Effective 3D open-channel nanostructures of a MgMn2O4 positive electrode for rechargeable Mg batteries operated at room temperature

Room-temperature operations of rechargeable Mg coin-cell batteries have been achieved using a Mg alloy negative electrode and a spinel MgMn2O4 (MMO)-positive electrode. The present work focuses on clarifying the effects of the physiochemical properties of the MMO powder including the specific surface area (S-BET) and porosity of the positive electrode on Mg battery performances in practical applications. Finally, optimal specific surface area and porosity parameters were obtained that ensured excellent battery performances as a standard coin-cell at room temperature. A typical MMO powder synthesized using a modified sol-gel method with propylene oxide-driven complex polymerization had a large S-BET > 200 m(2) g(-1), and more than 90% porosity with a triple-tiered 3D open-channel network. Here we evaluated the discharge capacity and the cyclability for room-temperature operation as a function of S-BET in a full cell with a Mg negative electrode as well as half cells with a carbon graphite electrode.

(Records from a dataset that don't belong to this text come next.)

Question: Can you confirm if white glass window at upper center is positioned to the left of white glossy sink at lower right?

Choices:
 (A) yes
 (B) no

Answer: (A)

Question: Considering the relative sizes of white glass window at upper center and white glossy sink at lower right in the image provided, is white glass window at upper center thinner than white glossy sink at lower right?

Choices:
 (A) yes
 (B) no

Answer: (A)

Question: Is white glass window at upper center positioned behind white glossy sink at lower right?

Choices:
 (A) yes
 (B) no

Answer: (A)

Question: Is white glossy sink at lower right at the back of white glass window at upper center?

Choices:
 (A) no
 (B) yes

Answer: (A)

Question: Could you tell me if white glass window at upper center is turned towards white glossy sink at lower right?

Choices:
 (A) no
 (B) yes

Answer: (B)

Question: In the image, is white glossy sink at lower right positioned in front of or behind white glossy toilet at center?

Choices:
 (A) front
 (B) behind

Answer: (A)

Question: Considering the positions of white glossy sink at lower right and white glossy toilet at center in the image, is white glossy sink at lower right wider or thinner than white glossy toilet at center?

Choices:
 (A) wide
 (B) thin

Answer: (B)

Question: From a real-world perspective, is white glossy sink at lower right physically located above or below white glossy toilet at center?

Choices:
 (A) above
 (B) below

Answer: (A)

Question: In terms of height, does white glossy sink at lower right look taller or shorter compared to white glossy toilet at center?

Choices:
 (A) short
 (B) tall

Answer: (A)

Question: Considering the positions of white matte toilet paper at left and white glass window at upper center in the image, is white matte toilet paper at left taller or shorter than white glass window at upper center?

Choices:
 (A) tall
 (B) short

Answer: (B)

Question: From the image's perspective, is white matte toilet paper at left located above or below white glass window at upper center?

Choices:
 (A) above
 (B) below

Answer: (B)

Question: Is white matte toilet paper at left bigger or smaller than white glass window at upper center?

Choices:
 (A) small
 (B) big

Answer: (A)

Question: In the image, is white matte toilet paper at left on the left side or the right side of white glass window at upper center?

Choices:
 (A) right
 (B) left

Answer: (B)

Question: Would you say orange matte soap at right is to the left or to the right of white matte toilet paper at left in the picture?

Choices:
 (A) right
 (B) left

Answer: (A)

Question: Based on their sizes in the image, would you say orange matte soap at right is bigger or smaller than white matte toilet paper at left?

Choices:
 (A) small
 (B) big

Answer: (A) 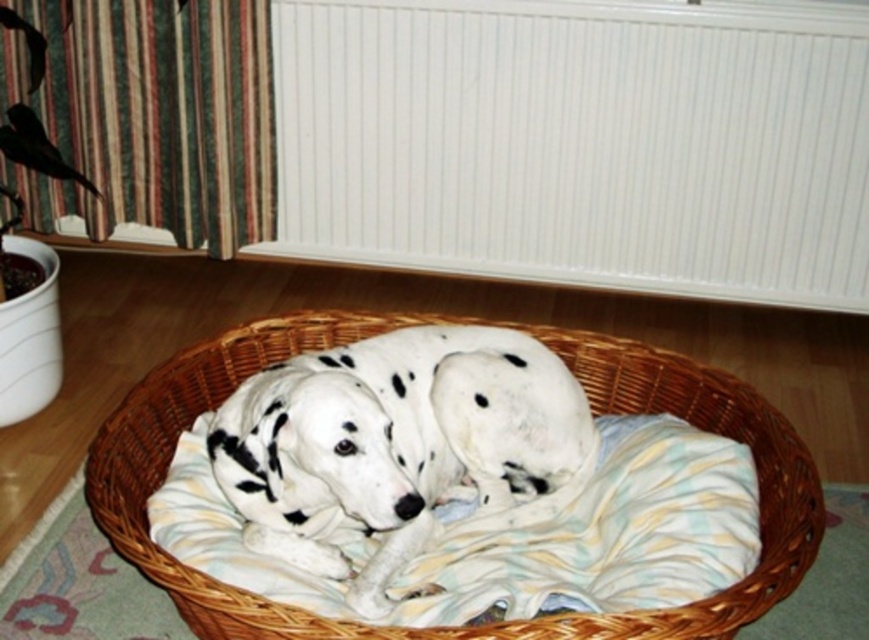 Does white plastic radiator at upper center have a lesser height compared to white-spotted fur at center?

No.

The image size is (869, 640). What are the coordinates of `white plastic radiator at upper center` in the screenshot? It's located at (580, 141).

Is point (638, 195) positioned behind point (355, 422)?

Yes, it is behind point (355, 422).

At what (x,y) coordinates should I click in order to perform the action: click on white plastic radiator at upper center. Please return your answer as a coordinate pair (x, y). Image resolution: width=869 pixels, height=640 pixels. Looking at the image, I should click on (580, 141).

How much distance is there between white-spotted fur at center and woven wood basket at center?

A distance of 10.20 inches exists between white-spotted fur at center and woven wood basket at center.

Who is more forward, [531,358] or [137,476]?

Point [137,476] is more forward.

Does point (289, 362) come behind point (105, 456)?

Yes, it is behind point (105, 456).

I want to click on white-spotted fur at center, so click(x=396, y=444).

Is white plastic radiator at upper center to the right of woven wood basket at center from the viewer's perspective?

Yes, white plastic radiator at upper center is to the right of woven wood basket at center.

Does point (795, 285) come in front of point (574, 624)?

No, it is not.

You are a GUI agent. You are given a task and a screenshot of the screen. Output one action in this format:
    pyautogui.click(x=<x>, y=<y>)
    Task: Click on the white plastic radiator at upper center
    The image size is (869, 640).
    Given the screenshot: What is the action you would take?
    pyautogui.click(x=580, y=141) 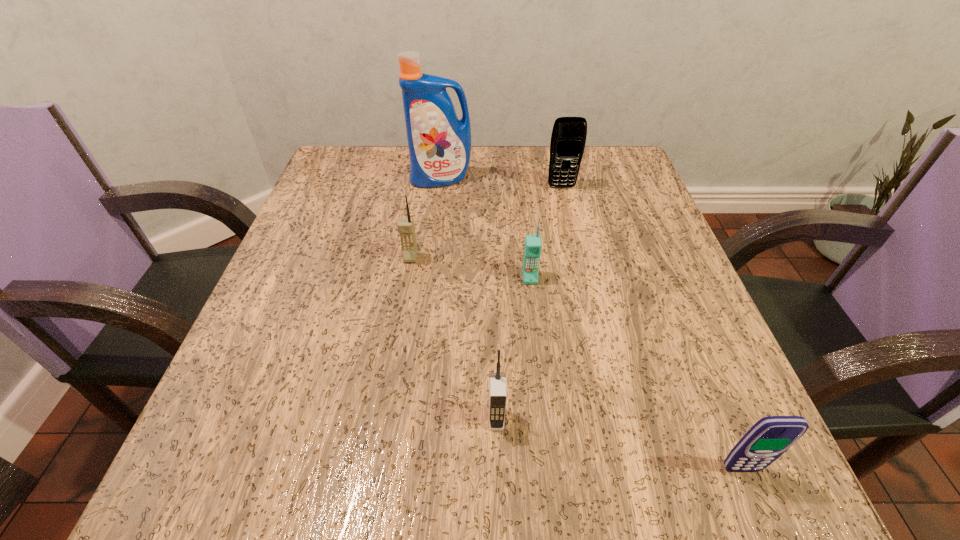 Identify the location of free space between the leftmost cellular telephone and the second cellular telephone from left to right. (453, 339).

The image size is (960, 540). Find the location of `free spot between the rightmost cellular telephone and the detergent`. free spot between the rightmost cellular telephone and the detergent is located at coordinates (591, 324).

In order to click on free space between the third farthest object and the fourth object from right to left in this screenshot , I will do `click(453, 339)`.

Where is `free space between the rightmost cellular telephone and the farthest cellular telephone`? The width and height of the screenshot is (960, 540). free space between the rightmost cellular telephone and the farthest cellular telephone is located at coordinates (651, 328).

This screenshot has height=540, width=960. In order to click on free space between the farthest cellular telephone and the third cellular telephone from right to left in this screenshot , I will do `click(545, 232)`.

Where is `vacant area that lies between the third cellular telephone from left to right and the tallest object`? This screenshot has width=960, height=540. vacant area that lies between the third cellular telephone from left to right and the tallest object is located at coordinates (486, 228).

Locate an element on the screen. free space between the fourth nearest cellular telephone and the tallest object is located at coordinates click(x=426, y=219).

Identify which object is the fifth nearest to the tallest object. Please provide its 2D coordinates. Your answer should be formatted as a tuple, i.e. [(x, y)], where the tuple contains the x and y coordinates of a point satisfying the conditions above.

[(770, 437)]

Select which object appears as the third closest to the tallest object. Please provide its 2D coordinates. Your answer should be formatted as a tuple, i.e. [(x, y)], where the tuple contains the x and y coordinates of a point satisfying the conditions above.

[(532, 249)]

Identify the location of the closest cellular telephone relative to the fourth object from left to right. (406, 228). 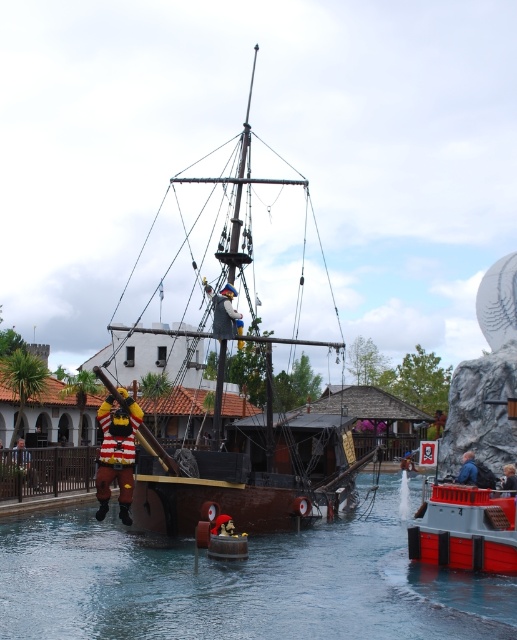 Is point (180, 563) positioned in front of point (194, 513)?

Yes.

At what (x,y) coordinates should I click in order to perform the action: click on brown wooden waterway at center. Please return your answer as a coordinate pair (x, y). Looking at the image, I should click on click(241, 582).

Irrespective of whether half cells or a full cell was used, the initial discharge capacity was found to depend linearly on the S-BET of the porous MMO powder in a Mg tetrakis(hexafluoroisopropyl)borate/triglyme electrolyte with a wide potential window, Delta E > 3.6 V. Eventually, the maximum discharge capacity of 220 mA h g(-1) was realized at 25 degrees C in the full cell using the 3D open-channel nanostructure with S-BET = 236 m(2) g(-1). The cyclability in the full cell with the Mg alloy negative electrode, however, degraded with the increasing S-BET, while no cyclability degradation was observed in the half cell with the carbon electrode. A possible mechanism is discussed regarding passivation of the Mg alloy electrode in discharge/charge cycles.

Automated summary

Successful room-temperature operation of rechargeable Mg coin-cell batteries has been achieved using a Mg alloy negative electrode and a spinel MgMn2O4 (MMO)-positive electrode. The study focuses on the effects of physiochemical properties of MMO powder on battery performances, and found that optimal specific surface area and porosity parameters can ensure excellent battery performances at room temperature. The maximum discharge capacity of 220 mA h g(-1) was realized in a full cell using a 3D open-channel nanostructure with S-BET = 236 m(2) g(-1), indicating the importance of S-BET in battery performance.